Survival analysis based on receptor subtype (combined ESR1 and ERBB2 status) revealed that patients with ESR1−ERBB2+ CTCs have significantly shorter PFS (log-rank p=0.015) compared to other subtypes (Supplementary Figure 9a). No significant differences were observed for OS (log-rank p=0.68). Patients with basal-like CTCs showed a trend towards shorter PFS (log-rank p=0.1053) and OS (log-rank p=0.1322), which was not statistically significant (Supplementary Figure 9b). Analysis based on proliferation status revealed that patients with CTCs showing high expression of MKI67 (encodes the proliferative marker Ki67) have significantly shorter PFS (log-rank p=0.0011, Figure 6a) and OS (log-rank p=0.01, Figure 6b) compared to patients with CTCs that express the gene at low levels.

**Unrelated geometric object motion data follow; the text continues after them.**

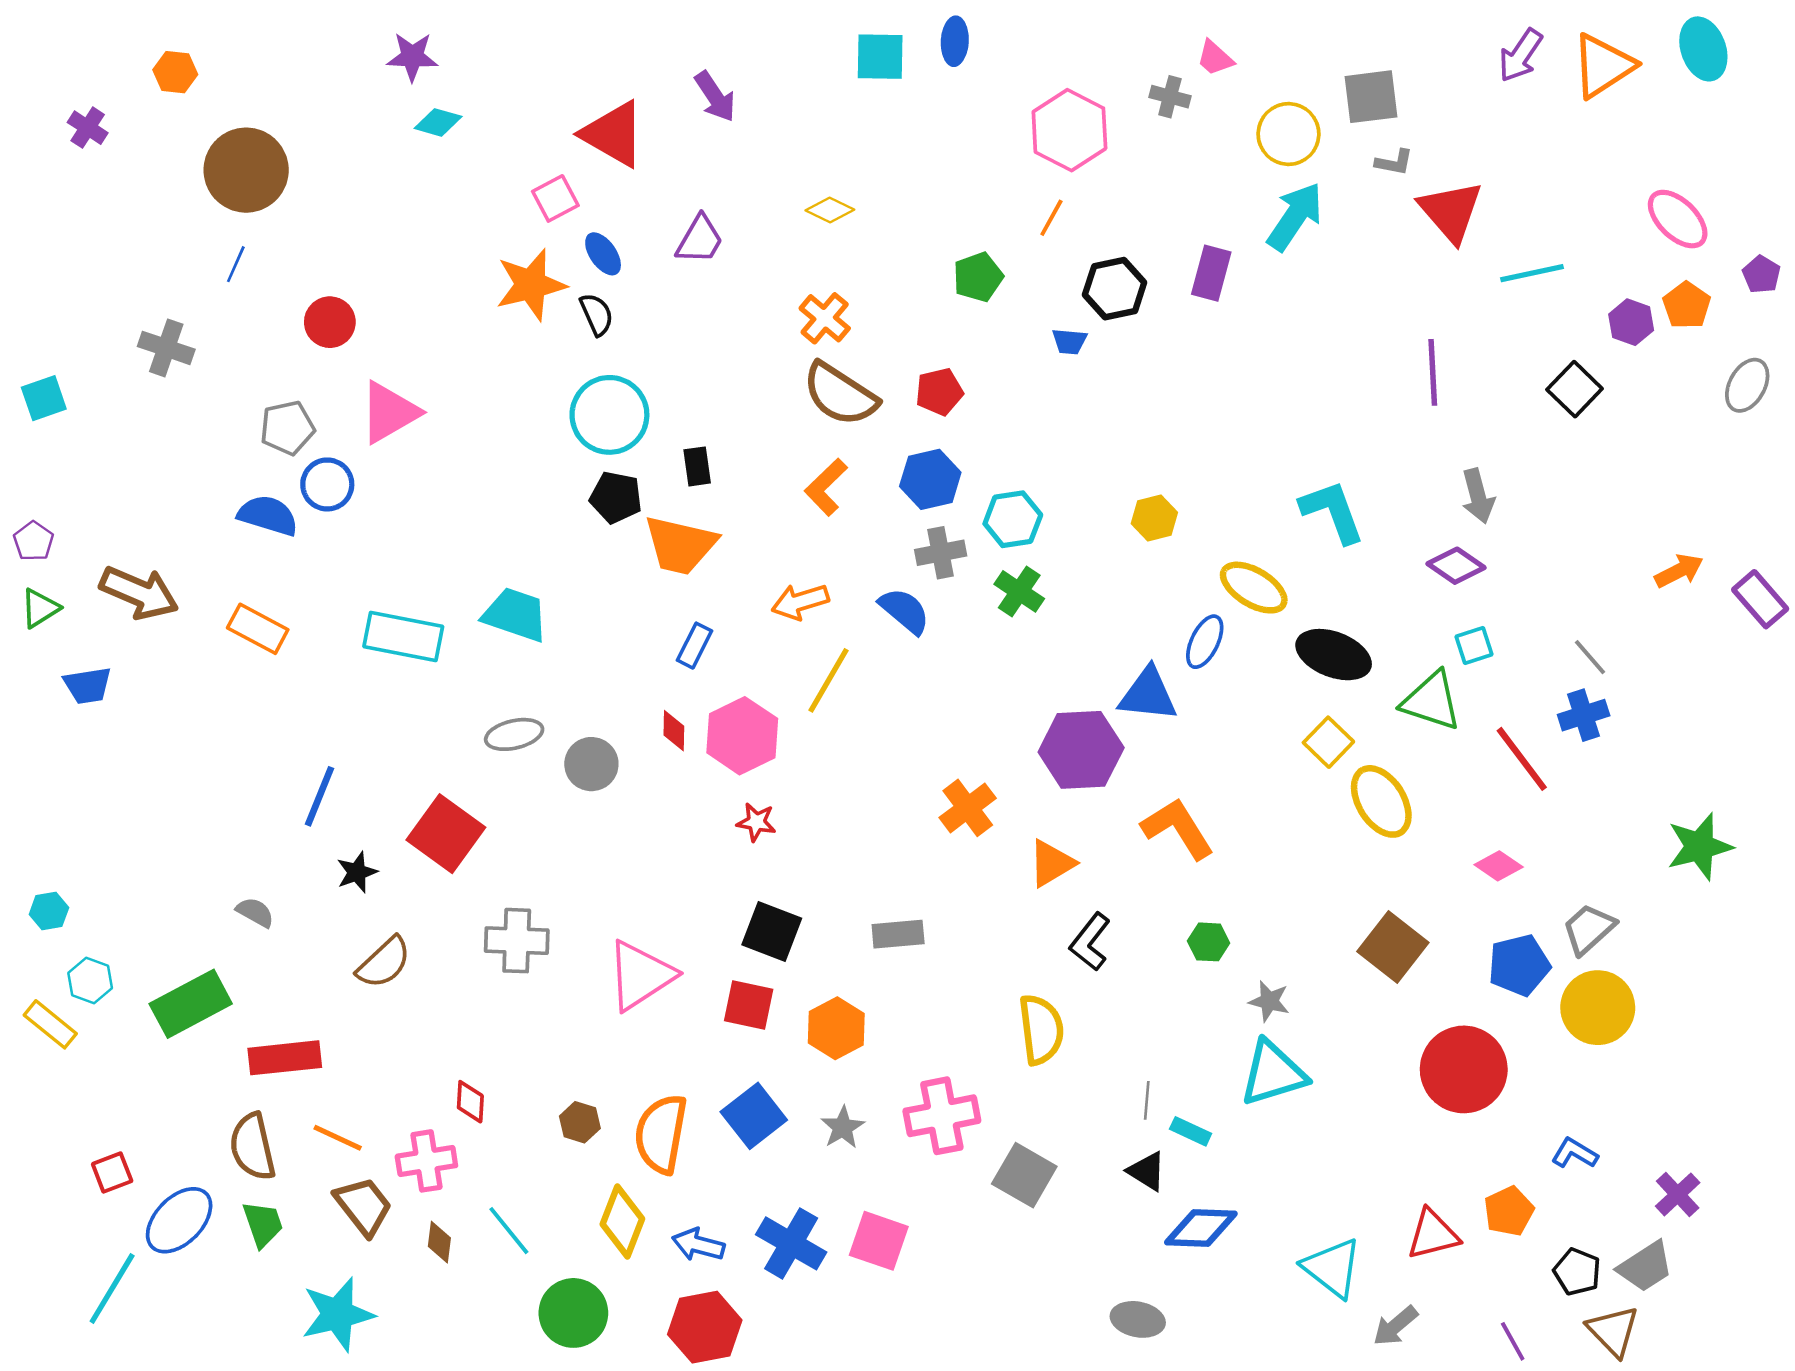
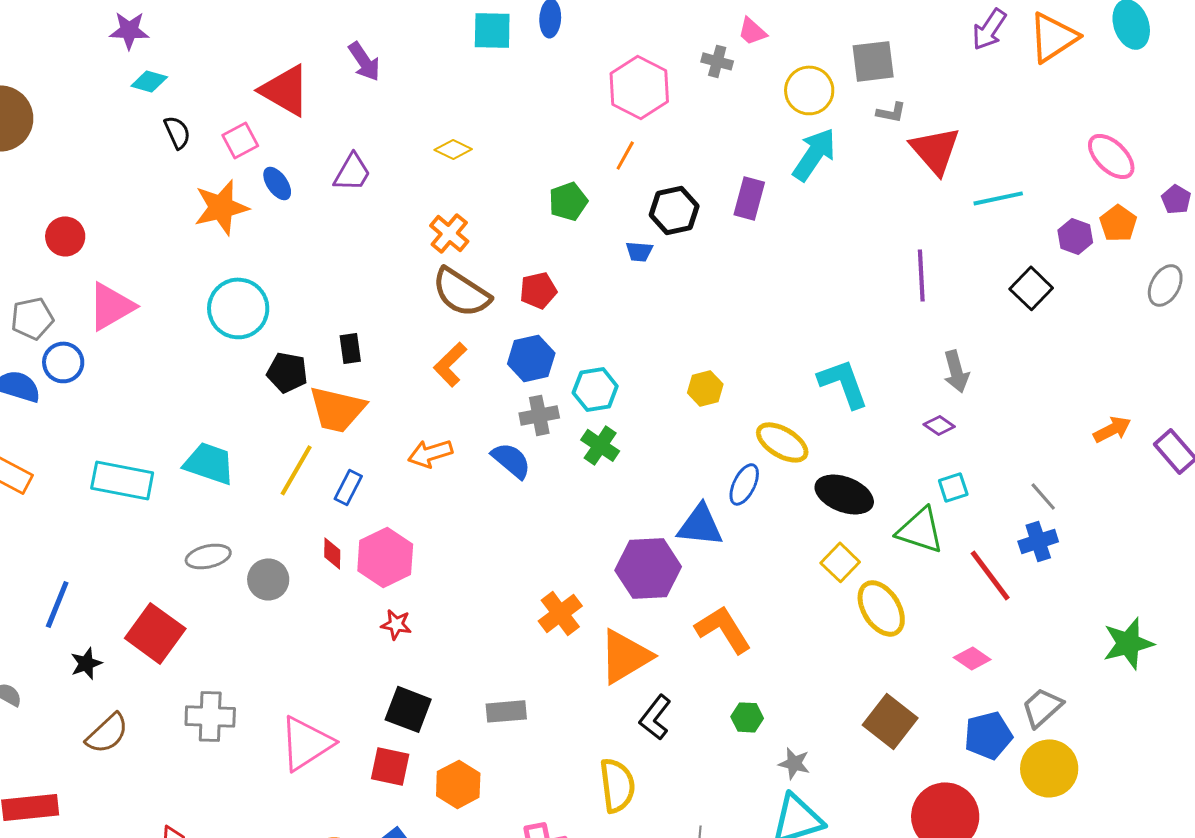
black semicircle: (597, 314) -> (177, 132), moved
cyan circle: (609, 415) -> (238, 308), moved
purple diamond: (1456, 566) -> (939, 425), size x0.7
yellow line: (829, 680) -> (296, 470), moved
orange triangle: (1051, 863) -> (625, 656), size x1.5

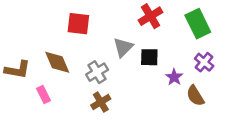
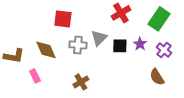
green rectangle: (198, 24) -> (159, 19), turned 60
gray cross: (97, 72) -> (78, 45), moved, turned 36
purple star: (174, 77) -> (140, 44), moved

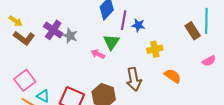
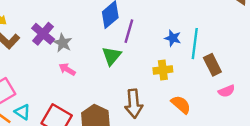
cyan line: (206, 21) -> (195, 44), moved
blue star: (138, 25) -> (173, 38), moved
brown rectangle: (193, 31) -> (212, 65), moved
pink arrow: (98, 54) -> (67, 69), moved

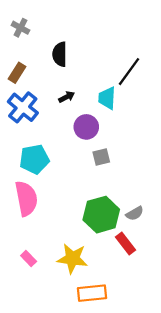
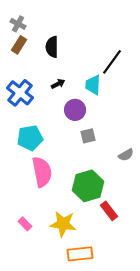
brown rectangle: (17, 73) -> (19, 45), moved
pink semicircle: (26, 198) -> (42, 172), moved
gray semicircle: (135, 213) -> (126, 155), moved

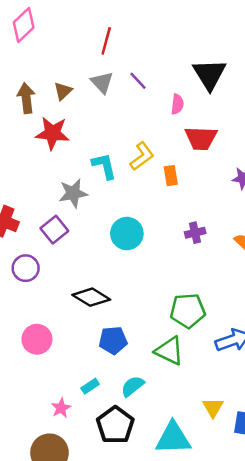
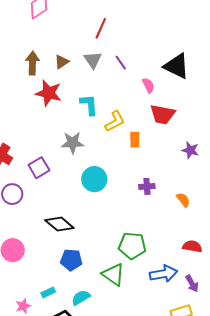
black triangle: (210, 74) -> (177, 66), turned -40
pink semicircle: (177, 104) -> (148, 85), turned -42
cyan L-shape: (104, 166) -> (89, 105), moved
gray star: (73, 193) -> (73, 143), moved

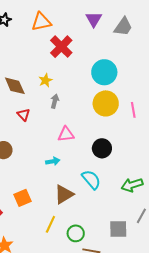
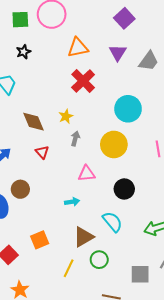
orange triangle: (41, 22) -> (78, 48), moved
yellow circle: (106, 103) -> (114, 144), moved
green circle: (76, 233) -> (99, 260), moved

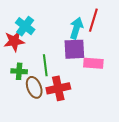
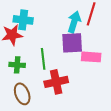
cyan cross: (25, 26) -> (23, 20), turned -30
brown ellipse: (34, 87) -> (22, 94), moved

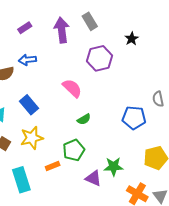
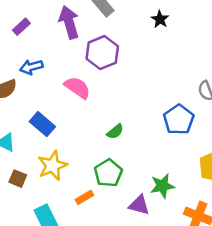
purple hexagon: (99, 58) -> (102, 53), moved
pink semicircle: (72, 88) -> (77, 88), moved
blue pentagon: (134, 118) -> (179, 120), turned -30

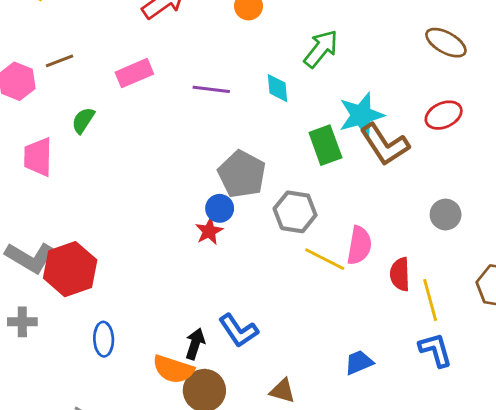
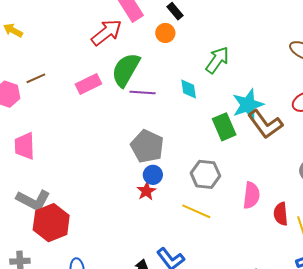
green semicircle: (83, 120) -> (126, 70), moved, size x1.8
gray pentagon: (242, 174) -> (147, 146), moved
gray L-shape: (30, 257) -> (33, 200), moved
yellow line: (325, 259) -> (196, 211), moved

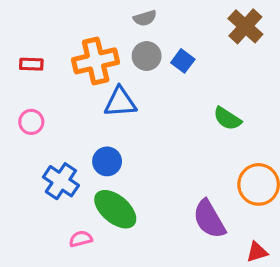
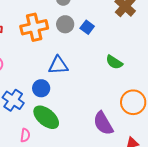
blue triangle: (120, 102) -> (58, 65), moved
pink semicircle: (81, 239) -> (25, 135), turned 112

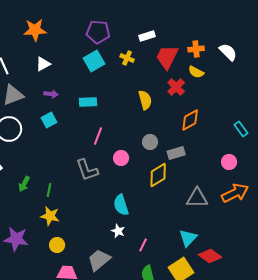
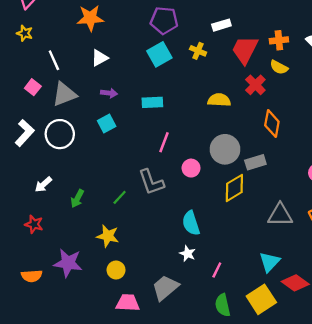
yellow semicircle: (145, 100) -> (219, 100), turned -72
orange diamond: (190, 120) -> (272, 124), turned -50
gray circle: (150, 142) -> (225, 149), size x1.6
green line: (49, 190) -> (120, 197), moved, turned 32

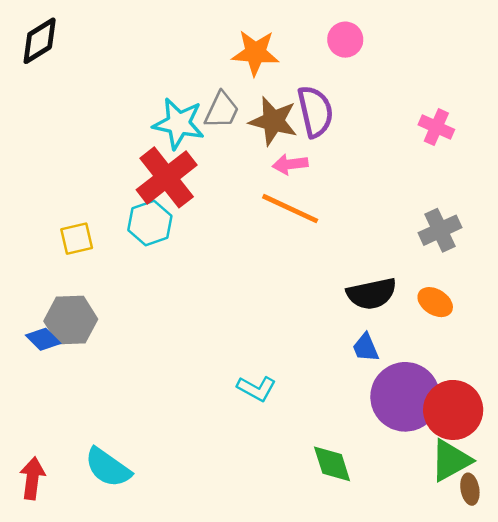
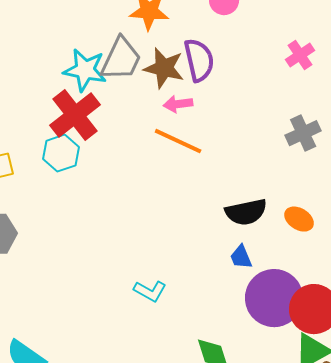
gray trapezoid: (222, 110) -> (121, 59), size x1.4
pink cross: (436, 127) -> (300, 55), moved, turned 32
gray cross: (440, 230) -> (303, 133), moved

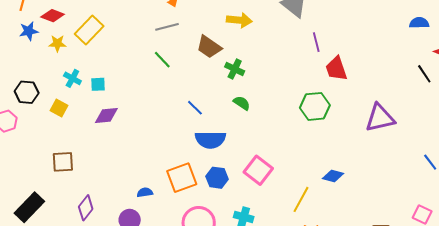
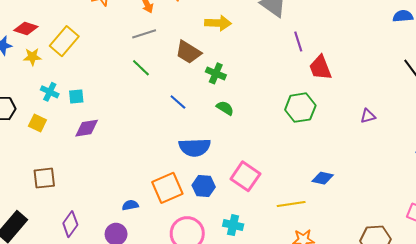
blue line: (195, 108) -> (178, 102), moved
purple triangle: (380, 118) -> (368, 116), size x0.5
yellow line: (301, 199) -> (291, 204), turned 56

ESR1 status in CTCs and ER status in primary tumors vs. patient outcome

We also investigated whether combining biomarker status in primary tumors and CTCs was correlated with patient outcome. Stratification based on ER status revealed that patients whose CTCs and primary tumor were both ESR1−/ER− had significantly shorter PFS (log-rank p=0.01, Figure 6c) and OS (log-rank p=0.0035, Figure 6d) compared to patients who were ESR1+/ER+ in both compartments. In patients where ESR1/ER status in primary tumor and CTCs changed from positive to negative or vice versa, the PFS and OS were similar to survival probabilities based on the original ER status of the primary tumor. Survival analysis based on ERBB2/HER2 status was not performed due to the limited number of evaluable HER2-positive patients in the study.